AVANT-PROPOS

Mesdames, Messieurs,

Le projet de loi d'approbation des comptes de la sécurité sociale (PLACSS) pour 2022 est le premier projet de loi de cette nature soumis au Parlement.

Dans la continuité de sa pratique habituelle, la commission des finances a fait le choix de saisir pour avis de ce texte. Elle se saisit en effet pour avis de tous les projets de loi de financement de la sécurité sociale (PLFSS), en raison de l'importance des recettes et dépenses de la sécurité sociale dans les finances publiques ; l'année 2023 aura également été marquée par sa saisine pour avis1(*) d'un projet de loi de financement rectificative de la Sécurité sociale (PLFRSS) portant réforme des retraites.

S'il existe depuis 1818 une loi de règlement qui, aux termes de l'article 37 de la loi n° 2001-692 du 1er août 2001 relative aux lois de finances (LOLF), « constate les résultats financiers de chaque année civile et approuve les différences entre les résultats et les prévisions de la loi de finances de l'année, complétée, le cas échéant, par ses lois rectificatives » et « arrête le montant définitif des recettes et des dépenses du budget auquel elle se rapporte, ainsi que le résultat budgétaire qui en découle », tel n'était, jusqu'à cette année, pas le cas pour les comptes de la sécurité sociale.
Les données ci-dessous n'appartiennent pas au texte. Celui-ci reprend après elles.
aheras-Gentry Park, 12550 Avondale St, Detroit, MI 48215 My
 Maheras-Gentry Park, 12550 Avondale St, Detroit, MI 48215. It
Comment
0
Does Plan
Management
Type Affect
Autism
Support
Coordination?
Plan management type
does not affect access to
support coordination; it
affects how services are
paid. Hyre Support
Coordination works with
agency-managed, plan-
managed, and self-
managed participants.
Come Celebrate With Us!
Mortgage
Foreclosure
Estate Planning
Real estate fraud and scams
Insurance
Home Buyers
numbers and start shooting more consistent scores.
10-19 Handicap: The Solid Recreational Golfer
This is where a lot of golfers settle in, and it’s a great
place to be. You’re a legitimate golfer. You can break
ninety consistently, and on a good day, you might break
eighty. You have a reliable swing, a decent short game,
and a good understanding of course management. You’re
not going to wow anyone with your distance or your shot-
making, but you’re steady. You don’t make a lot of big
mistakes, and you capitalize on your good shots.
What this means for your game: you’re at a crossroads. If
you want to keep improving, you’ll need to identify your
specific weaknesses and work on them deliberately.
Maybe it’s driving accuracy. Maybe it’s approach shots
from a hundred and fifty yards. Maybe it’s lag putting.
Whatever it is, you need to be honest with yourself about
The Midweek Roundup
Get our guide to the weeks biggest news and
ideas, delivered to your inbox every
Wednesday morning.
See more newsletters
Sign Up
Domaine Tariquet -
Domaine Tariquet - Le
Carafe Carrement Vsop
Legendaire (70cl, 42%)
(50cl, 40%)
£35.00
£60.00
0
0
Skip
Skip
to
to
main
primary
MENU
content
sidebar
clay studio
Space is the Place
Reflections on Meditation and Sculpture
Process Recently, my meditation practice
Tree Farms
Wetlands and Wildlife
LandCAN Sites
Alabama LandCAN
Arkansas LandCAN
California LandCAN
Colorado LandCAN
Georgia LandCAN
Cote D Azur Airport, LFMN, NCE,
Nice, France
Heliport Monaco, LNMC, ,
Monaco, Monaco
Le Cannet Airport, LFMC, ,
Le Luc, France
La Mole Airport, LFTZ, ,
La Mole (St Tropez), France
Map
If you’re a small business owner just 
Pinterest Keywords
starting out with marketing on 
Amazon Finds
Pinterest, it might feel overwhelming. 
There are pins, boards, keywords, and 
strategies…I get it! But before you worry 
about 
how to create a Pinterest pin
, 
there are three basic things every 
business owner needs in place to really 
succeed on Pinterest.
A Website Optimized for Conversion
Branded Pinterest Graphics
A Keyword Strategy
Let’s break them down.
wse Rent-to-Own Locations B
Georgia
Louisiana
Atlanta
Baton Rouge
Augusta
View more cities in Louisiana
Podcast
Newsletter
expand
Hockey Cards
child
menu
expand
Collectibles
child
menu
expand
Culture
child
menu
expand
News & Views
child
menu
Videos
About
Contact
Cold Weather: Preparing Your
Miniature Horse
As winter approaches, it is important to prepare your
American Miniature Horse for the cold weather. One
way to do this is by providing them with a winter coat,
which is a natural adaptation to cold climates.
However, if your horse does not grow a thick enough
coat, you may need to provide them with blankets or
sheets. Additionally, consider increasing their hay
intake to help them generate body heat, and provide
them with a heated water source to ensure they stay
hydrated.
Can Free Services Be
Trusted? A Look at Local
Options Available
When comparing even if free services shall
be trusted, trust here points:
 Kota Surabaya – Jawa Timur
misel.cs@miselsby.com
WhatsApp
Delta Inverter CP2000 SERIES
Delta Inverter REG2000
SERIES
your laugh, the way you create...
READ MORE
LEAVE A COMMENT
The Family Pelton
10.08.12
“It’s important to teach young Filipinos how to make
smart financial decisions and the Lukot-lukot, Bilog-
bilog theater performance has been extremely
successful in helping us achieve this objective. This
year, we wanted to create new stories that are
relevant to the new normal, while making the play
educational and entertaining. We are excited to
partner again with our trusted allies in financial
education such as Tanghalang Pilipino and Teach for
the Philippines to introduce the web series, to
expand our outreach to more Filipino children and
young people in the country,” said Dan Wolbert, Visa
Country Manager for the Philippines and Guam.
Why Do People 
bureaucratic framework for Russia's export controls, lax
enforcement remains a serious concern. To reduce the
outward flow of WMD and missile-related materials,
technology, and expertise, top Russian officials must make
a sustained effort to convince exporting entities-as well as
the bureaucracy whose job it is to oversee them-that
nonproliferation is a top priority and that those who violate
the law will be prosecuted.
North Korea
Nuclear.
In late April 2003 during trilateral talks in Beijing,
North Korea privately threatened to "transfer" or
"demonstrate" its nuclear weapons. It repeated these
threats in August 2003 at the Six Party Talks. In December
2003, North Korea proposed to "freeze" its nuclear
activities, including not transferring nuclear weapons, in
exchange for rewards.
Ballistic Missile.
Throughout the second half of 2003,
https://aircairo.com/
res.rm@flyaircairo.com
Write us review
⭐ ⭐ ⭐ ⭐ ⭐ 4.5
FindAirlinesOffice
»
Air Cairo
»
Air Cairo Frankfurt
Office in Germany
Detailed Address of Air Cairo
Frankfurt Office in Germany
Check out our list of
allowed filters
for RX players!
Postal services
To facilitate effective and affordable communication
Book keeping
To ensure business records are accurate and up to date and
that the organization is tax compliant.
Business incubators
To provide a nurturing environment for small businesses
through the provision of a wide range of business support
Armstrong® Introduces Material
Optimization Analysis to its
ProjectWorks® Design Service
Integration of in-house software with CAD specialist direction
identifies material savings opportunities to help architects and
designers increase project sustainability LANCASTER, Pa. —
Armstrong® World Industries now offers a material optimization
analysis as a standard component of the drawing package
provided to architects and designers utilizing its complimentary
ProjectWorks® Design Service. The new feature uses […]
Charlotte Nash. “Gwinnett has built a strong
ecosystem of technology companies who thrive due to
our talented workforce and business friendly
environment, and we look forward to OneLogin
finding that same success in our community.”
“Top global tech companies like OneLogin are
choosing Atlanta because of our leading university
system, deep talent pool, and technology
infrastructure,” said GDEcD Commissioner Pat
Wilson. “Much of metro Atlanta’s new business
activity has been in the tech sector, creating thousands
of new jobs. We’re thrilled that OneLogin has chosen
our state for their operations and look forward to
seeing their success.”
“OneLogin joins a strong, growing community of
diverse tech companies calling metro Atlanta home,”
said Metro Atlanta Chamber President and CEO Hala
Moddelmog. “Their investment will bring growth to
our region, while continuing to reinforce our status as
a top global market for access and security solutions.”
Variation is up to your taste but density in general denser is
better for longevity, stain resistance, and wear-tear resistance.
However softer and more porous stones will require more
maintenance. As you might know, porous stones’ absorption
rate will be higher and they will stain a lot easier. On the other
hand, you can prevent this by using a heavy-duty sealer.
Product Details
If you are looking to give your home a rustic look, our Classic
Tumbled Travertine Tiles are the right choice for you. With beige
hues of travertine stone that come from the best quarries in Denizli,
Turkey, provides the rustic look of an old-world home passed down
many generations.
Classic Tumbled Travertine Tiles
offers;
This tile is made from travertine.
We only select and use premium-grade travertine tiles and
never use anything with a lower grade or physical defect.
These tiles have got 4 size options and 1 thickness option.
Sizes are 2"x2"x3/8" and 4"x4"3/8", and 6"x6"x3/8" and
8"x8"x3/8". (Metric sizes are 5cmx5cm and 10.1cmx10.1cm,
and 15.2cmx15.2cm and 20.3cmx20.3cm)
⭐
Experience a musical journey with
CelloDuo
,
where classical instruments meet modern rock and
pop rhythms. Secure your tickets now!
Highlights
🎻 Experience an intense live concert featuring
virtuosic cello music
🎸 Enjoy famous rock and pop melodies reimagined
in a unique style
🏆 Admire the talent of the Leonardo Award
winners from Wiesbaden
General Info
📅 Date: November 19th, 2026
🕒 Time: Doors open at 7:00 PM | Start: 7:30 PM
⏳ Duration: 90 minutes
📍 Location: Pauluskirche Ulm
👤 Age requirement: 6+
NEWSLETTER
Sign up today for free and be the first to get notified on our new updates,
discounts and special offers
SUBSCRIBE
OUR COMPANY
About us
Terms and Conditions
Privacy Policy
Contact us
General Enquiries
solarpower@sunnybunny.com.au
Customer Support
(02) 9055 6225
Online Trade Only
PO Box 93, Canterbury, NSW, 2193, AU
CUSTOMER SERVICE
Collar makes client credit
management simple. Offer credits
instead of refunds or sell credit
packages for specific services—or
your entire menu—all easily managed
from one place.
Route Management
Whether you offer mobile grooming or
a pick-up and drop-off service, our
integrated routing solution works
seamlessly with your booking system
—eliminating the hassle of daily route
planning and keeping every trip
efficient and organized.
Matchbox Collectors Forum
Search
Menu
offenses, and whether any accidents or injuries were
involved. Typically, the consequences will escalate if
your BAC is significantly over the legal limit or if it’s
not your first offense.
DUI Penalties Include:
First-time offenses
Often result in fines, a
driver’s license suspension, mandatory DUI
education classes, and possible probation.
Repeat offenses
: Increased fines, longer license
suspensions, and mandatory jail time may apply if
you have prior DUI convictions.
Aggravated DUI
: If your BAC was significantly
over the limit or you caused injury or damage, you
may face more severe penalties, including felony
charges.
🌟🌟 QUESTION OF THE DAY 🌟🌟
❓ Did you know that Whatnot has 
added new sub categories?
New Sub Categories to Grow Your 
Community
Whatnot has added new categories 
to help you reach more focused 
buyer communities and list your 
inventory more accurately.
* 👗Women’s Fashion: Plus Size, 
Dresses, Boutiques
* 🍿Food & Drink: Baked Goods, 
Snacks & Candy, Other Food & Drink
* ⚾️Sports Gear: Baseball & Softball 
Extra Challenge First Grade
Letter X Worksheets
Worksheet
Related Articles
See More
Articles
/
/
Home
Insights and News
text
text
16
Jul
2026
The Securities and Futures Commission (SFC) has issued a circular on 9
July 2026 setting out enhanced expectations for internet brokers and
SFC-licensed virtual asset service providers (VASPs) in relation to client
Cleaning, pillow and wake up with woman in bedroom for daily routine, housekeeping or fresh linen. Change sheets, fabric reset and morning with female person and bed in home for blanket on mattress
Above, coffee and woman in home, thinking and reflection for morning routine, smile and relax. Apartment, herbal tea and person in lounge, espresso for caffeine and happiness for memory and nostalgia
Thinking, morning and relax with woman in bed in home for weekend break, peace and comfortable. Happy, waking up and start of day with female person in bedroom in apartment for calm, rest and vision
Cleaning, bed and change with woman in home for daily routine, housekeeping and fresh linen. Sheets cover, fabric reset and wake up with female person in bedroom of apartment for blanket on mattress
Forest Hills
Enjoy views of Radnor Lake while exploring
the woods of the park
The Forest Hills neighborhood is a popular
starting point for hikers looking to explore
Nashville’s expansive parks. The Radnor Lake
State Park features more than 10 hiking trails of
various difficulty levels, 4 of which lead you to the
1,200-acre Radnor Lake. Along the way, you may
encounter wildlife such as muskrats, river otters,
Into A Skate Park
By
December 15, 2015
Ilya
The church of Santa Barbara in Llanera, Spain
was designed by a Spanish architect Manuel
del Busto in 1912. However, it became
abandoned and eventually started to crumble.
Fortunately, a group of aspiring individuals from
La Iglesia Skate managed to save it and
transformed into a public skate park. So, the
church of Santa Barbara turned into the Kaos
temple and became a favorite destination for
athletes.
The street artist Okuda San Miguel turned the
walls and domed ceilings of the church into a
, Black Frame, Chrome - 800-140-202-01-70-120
Si l'exécution passée faisait l'objet d'un examen dans le cadre de la première partie des LFSS de l'année, il s'agissait bien souvent, en pratique, d'une entreprise rapidement expédiée. C'est pourquoi la loi organique n° 2022-354 du 14 mars 2022 relative aux lois de financement de la sécurité sociale a prévu la création d'une « loi d'approbation des comptes de la sécurité sociale » (LACSS).

Le présent rapport pour avis vise à établir un tableau synthétique de la situation financière et patrimoniale de la sécurité sociale en 2022 et à donner l'appréciation de la commission des finances sur cette situation.

Rejeté par l'Assemblée nationale, le présent projet de loi a été transmis au Sénat le mercredi 7 juin 2023.

I. EN 2022, UN IMPORTANT DÉFICIT TOUTEFOIS EN RÉSORPTION, DANS UN CONTEXTE ÉCONOMIQUE INCERTAIN

A. L'EXERCICE 2022 EST MARQUÉ PAR UNE RÉSORPTION DU DÉFICIT DE LA SÉCURITÉ SOCIALE, QUI DEMEURE NÉANMOINS IMPORTANT

1. L'article liminaire laisse voir un excédent en trompe-l'oeil des administrations de sécurité sociale (ASSO)

Conformément au 1° de l'article LO. 111-3-13 du code de la sécurité sociale, l'article liminaire présente les dépenses, les recettes et le solde des administrations de sécurité sociale (ASSO) arrondis à la première décimale pour l'exercice de l'année 2022, au sens de la comptabilité nationale. Ce solde apparaît à 0,3 % du produit intérieur brut (PIB) en raison de l'arrondi à la première décimale.

Recettes, dépenses et solde des ASSO

(en pourcentage du PIB)

 

2022

Recettes

27,0

Dépenses

26,6

Solde

0,3

Source : article liminaire du PLACSS 2022

Le champ de l'article liminaire regroupe l'ensemble des administrations de sécurité sociale (ASSO). Il s'agit donc d'un périmètre relativement élargi. En effet, les ASSO regroupent :

- l'ensemble des régimes obligatoires de base de sécurité sociale (ROBSS) et le Fonds de solidarité vieillesse (FSV) ;

- les régimes de retraite complémentaire ;

- l'assurance chômage ;

- les hôpitaux ;

- la Caisse d'amortissement de la dette sociale (Cades) et le Fonds de réserve pour les retraites (FRR).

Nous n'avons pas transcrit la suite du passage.